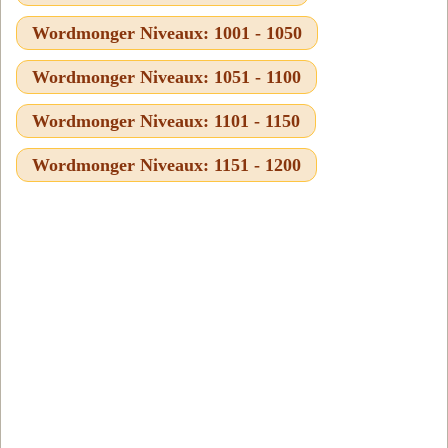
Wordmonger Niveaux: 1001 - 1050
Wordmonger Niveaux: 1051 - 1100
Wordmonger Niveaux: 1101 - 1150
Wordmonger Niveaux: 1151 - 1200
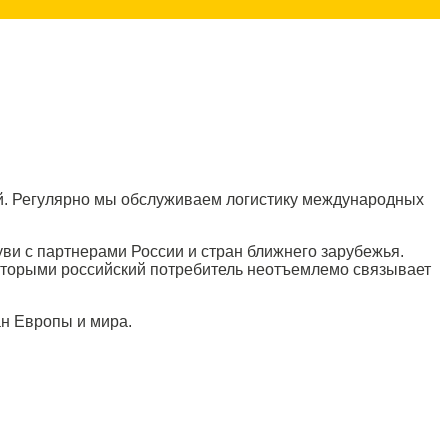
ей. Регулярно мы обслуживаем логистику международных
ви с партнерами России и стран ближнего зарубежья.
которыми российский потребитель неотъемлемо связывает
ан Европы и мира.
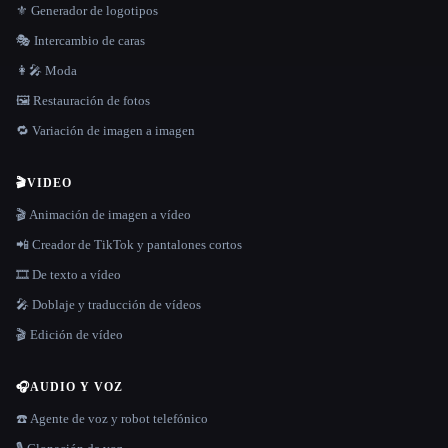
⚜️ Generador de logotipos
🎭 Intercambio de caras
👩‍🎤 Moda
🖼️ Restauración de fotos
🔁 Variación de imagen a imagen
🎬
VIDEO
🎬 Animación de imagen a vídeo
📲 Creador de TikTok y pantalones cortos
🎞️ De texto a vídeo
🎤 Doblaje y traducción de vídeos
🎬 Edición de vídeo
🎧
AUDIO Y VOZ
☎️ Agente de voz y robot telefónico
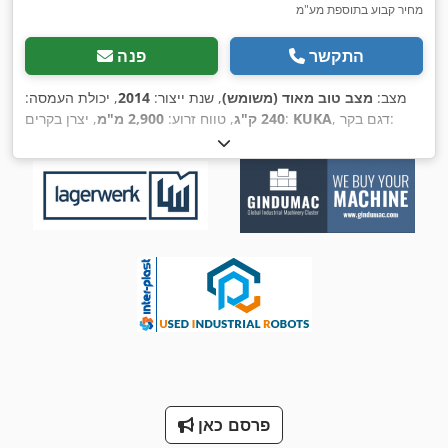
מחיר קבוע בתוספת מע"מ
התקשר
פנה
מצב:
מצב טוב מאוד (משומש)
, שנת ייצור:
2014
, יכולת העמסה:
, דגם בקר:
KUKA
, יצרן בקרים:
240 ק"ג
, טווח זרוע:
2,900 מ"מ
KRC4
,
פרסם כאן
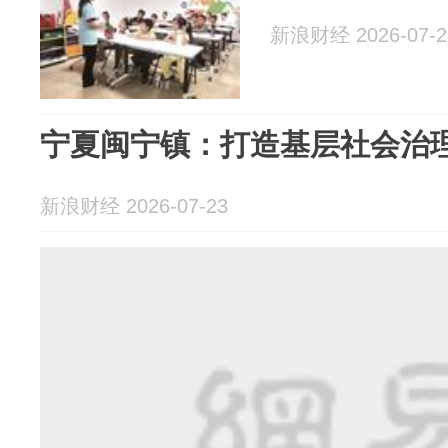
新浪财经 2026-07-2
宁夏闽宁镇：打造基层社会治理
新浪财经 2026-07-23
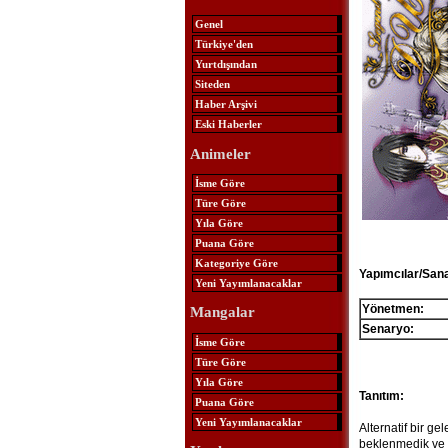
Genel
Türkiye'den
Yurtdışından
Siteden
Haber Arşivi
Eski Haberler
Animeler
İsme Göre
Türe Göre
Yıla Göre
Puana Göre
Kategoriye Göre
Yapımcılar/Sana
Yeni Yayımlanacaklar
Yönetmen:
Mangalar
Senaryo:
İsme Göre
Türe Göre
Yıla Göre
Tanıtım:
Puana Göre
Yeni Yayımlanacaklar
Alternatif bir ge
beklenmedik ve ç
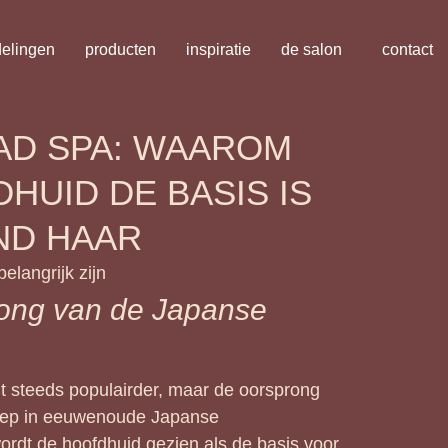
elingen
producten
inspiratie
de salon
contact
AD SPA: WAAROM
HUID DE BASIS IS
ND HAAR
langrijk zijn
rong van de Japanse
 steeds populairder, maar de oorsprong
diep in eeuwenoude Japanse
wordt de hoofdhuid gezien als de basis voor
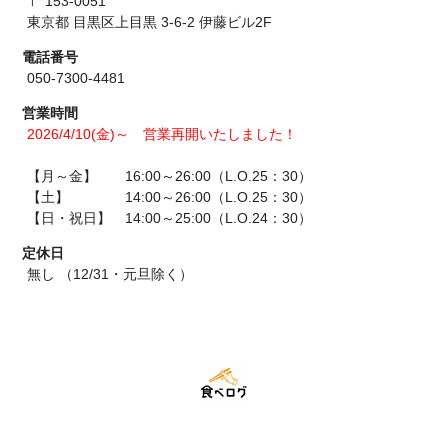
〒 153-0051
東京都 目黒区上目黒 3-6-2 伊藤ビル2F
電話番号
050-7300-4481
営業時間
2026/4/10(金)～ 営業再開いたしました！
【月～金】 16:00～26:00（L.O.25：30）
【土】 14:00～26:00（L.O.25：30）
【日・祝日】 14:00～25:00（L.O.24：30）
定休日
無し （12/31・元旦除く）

* [GOAL OF THE EXERCISE] Give the data above again exactly. Leave the pictures out.

* [SOLUTION]
Wordmonger Niveaux: 1001 - 1050
Wordmonger Niveaux: 1051 - 1100
Wordmonger Niveaux: 1101 - 1150
Wordmonger Niveaux: 1151 - 1200
ей. Регулярно мы обслуживаем логистику международных
ви с партнерами России и стран ближнего зарубежья.
которыми российский потребитель неотъемлемо связывает
ан Европы и мира.
⚜️ Generador de logotipos
🎭 Intercambio de caras
👩‍🎤 Moda
🖼️ Restauración de fotos
🔁 Variación de imagen a imagen
🎬
VIDEO
🎬 Animación de imagen a vídeo
📲 Creador de TikTok y pantalones cortos
🎞️ De texto a vídeo
🎤 Doblaje y traducción de vídeos
🎬 Edición de vídeo
🎧
AUDIO Y VOZ
☎️ Agente de voz y robot telefónico
מחיר קבוע בתוספת מע"מ
התקשר
פנה
מצב:
מצב טוב מאוד (משומש)
, שנת ייצור:
2014
, יכולת העמסה:
, דגם בקר:
KUKA
, יצרן בקרים:
240 ק"ג
, טווח זרוע:
2,900 מ"מ
KRC4
,
פרסם כאן
新浪财经 2026-07-2
宁夏闽宁镇：打造基层社会治理
新浪财经 2026-07-23
Genel
Türkiye'den
Yurtdışından
Siteden
Haber Arşivi
Eski Haberler
Animeler
İsme Göre
Türe Göre
Yıla Göre
Puana Göre
Kategoriye Göre
Yapımcılar/Sana
Yeni Yayımlanacaklar
Yönetmen:
Mangalar
Senaryo:
İsme Göre
Türe Göre
Yıla Göre
Tanıtım:
Puana Göre
Yeni Yayımlanacaklar
Alternatif bir ge
beklenmedik ve ç
elingen
producten
inspiratie
de salon
contact
AD SPA: WAAROM
HUID DE BASIS IS
ND HAAR
langrijk zijn
rong van de Japanse
 steeds populairder, maar de oorsprong
diep in eeuwenoude Japanse
wordt de hoofdhuid gezien als de basis voor
〒 153-0051
東京都 目黒区上目黒 3-6-2 伊藤ビル2F
電話番号
050-7300-4481
営業時間
2026/4/10(金)～ 営業再開いたしました！
【月～金】 16:00～26:00（L.O.25：30）
【土】 14:00～26:00（L.O.25：30）
【日・祝日】 14:00～25:00（L.O.24：30）
定休日
無し （12/31・元旦除く）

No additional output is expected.